| Data supplied |
^^^^^^^^^^^^^^^^

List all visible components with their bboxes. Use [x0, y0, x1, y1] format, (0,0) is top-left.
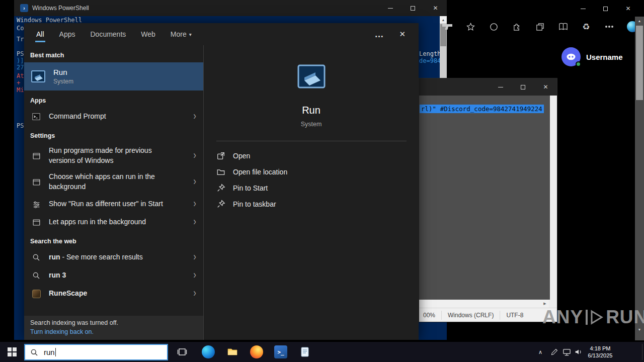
- notepad-text-area[interactable]: rl)" #Discord_code=9842741949224: [419, 96, 557, 300]
- book-icon[interactable]: [557, 21, 569, 32]
- page-scrollbar[interactable]: ▲ ▼: [635, 17, 644, 340]
- taskbar-firefox[interactable]: [247, 342, 267, 362]
- windows-stack-icon[interactable]: [534, 21, 545, 32]
- clock[interactable]: 4:18 PM 6/13/2025: [584, 342, 617, 362]
- result-web-runescape[interactable]: RuneScape ›: [24, 285, 203, 303]
- section-header-web: Search the web: [24, 231, 203, 248]
- chevron-right-icon[interactable]: ›: [193, 251, 203, 264]
- section-header-best-match: Best match: [24, 45, 203, 62]
- result-setting-compat[interactable]: Run programs made for previous versions …: [24, 143, 203, 169]
- show-desktop-button[interactable]: [642, 344, 644, 360]
- chevron-right-icon[interactable]: ›: [193, 150, 203, 162]
- chevron-right-icon[interactable]: ›: [193, 111, 203, 123]
- scroll-up-icon[interactable]: ▲: [635, 17, 644, 25]
- close-button[interactable]: ✕: [534, 78, 557, 96]
- volume-tray-icon[interactable]: [573, 342, 585, 362]
- web-query: run 3: [49, 271, 66, 279]
- background-window-controls[interactable]: ✕: [572, 2, 639, 15]
- sliders-icon: [30, 200, 42, 209]
- indexing-link[interactable]: Turn indexing back on.: [30, 328, 203, 335]
- tab-more[interactable]: More ▾: [170, 23, 193, 45]
- notepad-titlebar[interactable]: ✕: [419, 78, 557, 96]
- status-encoding: UTF-8: [500, 311, 529, 320]
- online-status-dot: [576, 61, 581, 67]
- maximize-button[interactable]: [512, 78, 534, 96]
- tab-web[interactable]: Web: [140, 23, 156, 45]
- taskbar-edge[interactable]: [198, 342, 218, 362]
- minimize-button[interactable]: [489, 78, 512, 96]
- firefox-icon: [250, 345, 263, 358]
- search-close-button[interactable]: ✕: [399, 30, 406, 39]
- preview-subtitle: System: [301, 121, 322, 128]
- action-pin-to-start[interactable]: Pin to Start: [216, 180, 287, 196]
- action-pin-to-taskbar[interactable]: Pin to taskbar: [216, 196, 287, 212]
- selected-text[interactable]: rl)" #Discord_code=9842741949224: [420, 105, 544, 113]
- maximize-button[interactable]: [594, 2, 617, 15]
- discord-avatar[interactable]: [561, 47, 581, 66]
- search-options-button[interactable]: …: [374, 32, 384, 37]
- result-label: Show "Run as different user" in Start: [49, 199, 163, 209]
- action-open-file-location[interactable]: Open file location: [216, 164, 287, 180]
- notepad-vertical-scrollbar[interactable]: [550, 96, 557, 300]
- result-setting-background-apps[interactable]: Choose which apps can run in the backgro…: [24, 169, 203, 195]
- user-chip[interactable]: Username: [561, 47, 623, 66]
- tab-apps[interactable]: Apps: [58, 23, 76, 45]
- result-setting-let-apps-run[interactable]: Let apps run in the background ›: [24, 213, 203, 231]
- star-icon[interactable]: [465, 21, 476, 32]
- scrollbar-thumb[interactable]: [636, 26, 643, 100]
- result-label: Command Prompt: [49, 112, 106, 122]
- maximize-button[interactable]: [401, 0, 424, 16]
- section-header-settings: Settings: [24, 126, 203, 143]
- tab-label: Apps: [59, 30, 75, 38]
- close-button[interactable]: ✕: [424, 0, 447, 16]
- run-app-icon-large: [295, 60, 328, 93]
- gun-icon[interactable]: [442, 21, 453, 32]
- username-label: Username: [586, 53, 623, 61]
- search-input-value[interactable]: run: [44, 348, 55, 356]
- result-web-run[interactable]: run - See more search results ›: [24, 248, 203, 266]
- circle-icon[interactable]: [488, 21, 499, 32]
- powershell-titlebar[interactable]: › Windows PowerShell ✕: [14, 0, 447, 16]
- network-tray-icon[interactable]: [560, 342, 573, 362]
- chevron-right-icon[interactable]: ›: [193, 269, 203, 282]
- minimize-button[interactable]: [379, 0, 401, 16]
- recycle-icon[interactable]: ♻: [581, 21, 592, 32]
- chevron-right-icon[interactable]: ›: [193, 176, 203, 189]
- tab-all[interactable]: All: [35, 23, 45, 45]
- chevron-right-icon[interactable]: ›: [193, 198, 203, 211]
- search-icon: [30, 272, 42, 280]
- hidden-icons-button[interactable]: ∧: [535, 342, 545, 362]
- taskbar-powershell[interactable]: >_: [271, 342, 291, 362]
- more-dots-icon[interactable]: [604, 21, 615, 32]
- pen-tray-icon[interactable]: [548, 342, 559, 362]
- search-preview-pane: Run System Open Open file location: [203, 45, 419, 340]
- chevron-right-icon[interactable]: ›: [193, 216, 203, 229]
- notepad-window[interactable]: ✕ rl)" #Discord_code=9842741949224 ▶ 00%…: [419, 78, 557, 322]
- notepad-status-bar: 00% Windows (CRLF) UTF-8: [419, 308, 557, 322]
- console-line: Co: [17, 25, 24, 32]
- minimize-icon: [498, 87, 503, 87]
- chevron-right-icon[interactable]: ›: [193, 288, 203, 300]
- close-button[interactable]: ✕: [617, 2, 639, 15]
- tab-documents[interactable]: Documents: [89, 23, 127, 45]
- minimize-button[interactable]: [572, 2, 594, 15]
- console-error-line: Mi: [17, 86, 24, 94]
- result-setting-run-as[interactable]: Show "Run as different user" in Start ›: [24, 195, 203, 213]
- result-run-app[interactable]: Run System: [24, 62, 203, 90]
- taskbar-search-box[interactable]: run: [24, 344, 168, 360]
- result-web-run3[interactable]: run 3 ›: [24, 266, 203, 285]
- discord-logo-icon: [565, 51, 577, 63]
- notepad-horizontal-scrollbar[interactable]: ▶: [419, 300, 557, 308]
- taskbar-notepad[interactable]: [295, 342, 315, 362]
- console-line: Length: [419, 50, 441, 57]
- action-open[interactable]: Open: [216, 148, 287, 164]
- start-button[interactable]: [0, 342, 24, 362]
- console-line: de=984: [419, 57, 441, 64]
- extensions-puzzle-icon[interactable]: [511, 21, 522, 32]
- maximize-icon: [603, 7, 608, 11]
- task-view-button[interactable]: [172, 342, 192, 362]
- taskbar-file-explorer[interactable]: [222, 342, 243, 362]
- web-query: run: [49, 253, 60, 261]
- web-query: RuneScape: [49, 289, 87, 297]
- result-command-prompt[interactable]: Command Prompt ›: [24, 108, 203, 126]
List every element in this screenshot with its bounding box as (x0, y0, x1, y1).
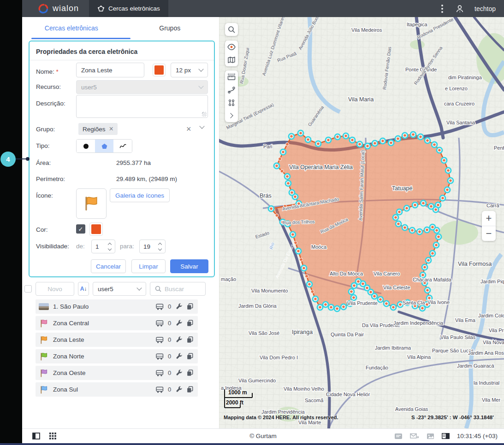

^^^^^^^^^^^^^^^^

| Problem |
In your copy, repeat the records above exactly and include no images.

| Exercise solution |
List all visible components with their bboxes. Use [x0, y0, x1, y1] format, (0,0) is top-left.
- notepad-text-area[interactable]: rl)" #Discord_code=9842741949224: [419, 96, 557, 300]
- book-icon[interactable]: [557, 21, 569, 32]
- page-scrollbar[interactable]: ▲ ▼: [635, 17, 644, 340]
- taskbar-firefox[interactable]: [247, 342, 267, 362]
- windows-stack-icon[interactable]: [534, 21, 545, 32]
- clock[interactable]: 4:18 PM 6/13/2025: [584, 342, 617, 362]
- result-web-runescape[interactable]: RuneScape ›: [24, 285, 203, 303]
- section-header-web: Search the web: [24, 231, 203, 248]
- chevron-right-icon[interactable]: ›: [193, 251, 203, 264]
- section-header-best-match: Best match: [24, 45, 203, 62]
- result-setting-compat[interactable]: Run programs made for previous versions …: [24, 143, 203, 169]
- show-desktop-button[interactable]: [642, 344, 644, 360]
- chevron-right-icon[interactable]: ›: [193, 150, 203, 162]
- chevron-right-icon[interactable]: ›: [193, 111, 203, 123]
- scroll-up-icon[interactable]: ▲: [635, 17, 644, 25]
- close-button[interactable]: ✕: [534, 78, 557, 96]
- volume-tray-icon[interactable]: [573, 342, 585, 362]
- web-query: run 3: [49, 271, 66, 279]
- background-window-controls[interactable]: ✕: [572, 2, 639, 15]
- sliders-icon: [30, 200, 42, 209]
- indexing-link[interactable]: Turn indexing back on.: [30, 328, 203, 335]
- tab-more[interactable]: More ▾: [170, 23, 193, 45]
- notepad-titlebar[interactable]: ✕: [419, 78, 557, 96]
- status-encoding: UTF-8: [500, 311, 529, 320]
- online-status-dot: [576, 61, 581, 67]
- maximize-button[interactable]: [512, 78, 534, 96]
- tab-web[interactable]: Web: [140, 23, 156, 45]
- taskbar-edge[interactable]: [198, 342, 218, 362]
- minimize-button[interactable]: [489, 78, 512, 96]
- firefox-icon: [250, 345, 263, 358]
- search-close-button[interactable]: ✕: [399, 30, 406, 39]
- preview-subtitle: System: [301, 121, 322, 128]
- action-pin-to-start[interactable]: Pin to Start: [216, 180, 287, 196]
- action-pin-to-taskbar[interactable]: Pin to taskbar: [216, 196, 287, 212]
- selected-text[interactable]: rl)" #Discord_code=9842741949224: [420, 105, 544, 113]
- maximize-button[interactable]: [594, 2, 617, 15]
- discord-avatar[interactable]: [561, 47, 581, 66]
- search-options-button[interactable]: …: [374, 32, 384, 37]
- result-label: Show "Run as different user" in Start: [49, 199, 163, 209]
- action-open-file-location[interactable]: Open file location: [216, 164, 287, 180]
- notepad-vertical-scrollbar[interactable]: [550, 96, 557, 300]
- result-setting-background-apps[interactable]: Choose which apps can run in the backgro…: [24, 169, 203, 195]
- user-chip[interactable]: Username: [561, 47, 623, 66]
- tab-apps[interactable]: Apps: [58, 23, 76, 45]
- result-setting-let-apps-run[interactable]: Let apps run in the background ›: [24, 213, 203, 231]
- star-icon[interactable]: [465, 21, 476, 32]
- scrollbar-thumb[interactable]: [636, 26, 643, 100]
- result-label: Command Prompt: [49, 112, 106, 122]
- maximize-button[interactable]: [401, 0, 424, 16]
- section-header-settings: Settings: [24, 126, 203, 143]
- tab-label: Apps: [59, 30, 75, 38]
- close-button[interactable]: ✕: [424, 0, 447, 16]
- run-app-icon-large: [295, 60, 328, 93]
- gun-icon[interactable]: [442, 21, 453, 32]
- username-label: Username: [586, 53, 623, 61]
- search-input-value[interactable]: run: [44, 348, 55, 356]
- result-web-run[interactable]: run - See more search results ›: [24, 248, 203, 266]
- circle-icon[interactable]: [488, 21, 499, 32]
- powershell-titlebar[interactable]: › Windows PowerShell ✕: [14, 0, 447, 16]
- network-tray-icon[interactable]: [560, 342, 573, 362]
- chevron-right-icon[interactable]: ›: [193, 269, 203, 282]
- minimize-button[interactable]: [379, 0, 401, 16]
- recycle-icon[interactable]: ♻: [581, 21, 592, 32]
- chevron-right-icon[interactable]: ›: [193, 176, 203, 189]
- tab-all[interactable]: All: [35, 23, 45, 45]
- chevron-right-icon[interactable]: ›: [193, 198, 203, 211]
- search-icon: [30, 272, 42, 280]
- hidden-icons-button[interactable]: ∧: [535, 342, 545, 362]
- taskbar-powershell[interactable]: >_: [271, 342, 291, 362]
- more-dots-icon[interactable]: [604, 21, 615, 32]
- pen-tray-icon[interactable]: [548, 342, 559, 362]
- search-preview-pane: Run System Open Open file location: [203, 45, 419, 340]
- chevron-right-icon[interactable]: ›: [193, 216, 203, 229]
- notepad-window[interactable]: ✕ rl)" #Discord_code=9842741949224 ▶ 00%…: [419, 78, 557, 322]
- notepad-status-bar: 00% Windows (CRLF) UTF-8: [419, 308, 557, 322]
- console-line: Co: [17, 25, 24, 32]
- minimize-icon: [498, 87, 503, 87]
- chevron-right-icon[interactable]: ›: [193, 288, 203, 300]
- close-button[interactable]: ✕: [617, 2, 639, 15]
- tab-documents[interactable]: Documents: [89, 23, 127, 45]
- minimize-button[interactable]: [572, 2, 594, 15]
- console-error-line: Mi: [17, 86, 24, 94]
- result-setting-run-as[interactable]: Show "Run as different user" in Start ›: [24, 195, 203, 213]
- result-run-app[interactable]: Run System: [24, 62, 203, 90]
- taskbar-search-box[interactable]: run: [24, 344, 168, 360]
- result-web-run3[interactable]: run 3 ›: [24, 266, 203, 285]
- discord-logo-icon: [565, 51, 577, 63]
- notepad-horizontal-scrollbar[interactable]: ▶: [419, 300, 557, 308]
- taskbar-notepad[interactable]: [295, 342, 315, 362]
- console-line: Length: [419, 50, 441, 57]
- action-open[interactable]: Open: [216, 148, 287, 164]
- start-button[interactable]: [0, 342, 24, 362]
- console-line: de=984: [419, 57, 441, 64]
- extensions-puzzle-icon[interactable]: [511, 21, 522, 32]
- maximize-icon: [603, 7, 608, 11]
- task-view-button[interactable]: [172, 342, 192, 362]
- taskbar-file-explorer[interactable]: [222, 342, 243, 362]
- web-query: run: [49, 253, 60, 261]
- web-query: RuneScape: [49, 289, 87, 297]
- result-command-prompt[interactable]: Command Prompt ›: [24, 108, 203, 126]
List every element in this screenshot with its bounding box as (x0, y0, x1, y1).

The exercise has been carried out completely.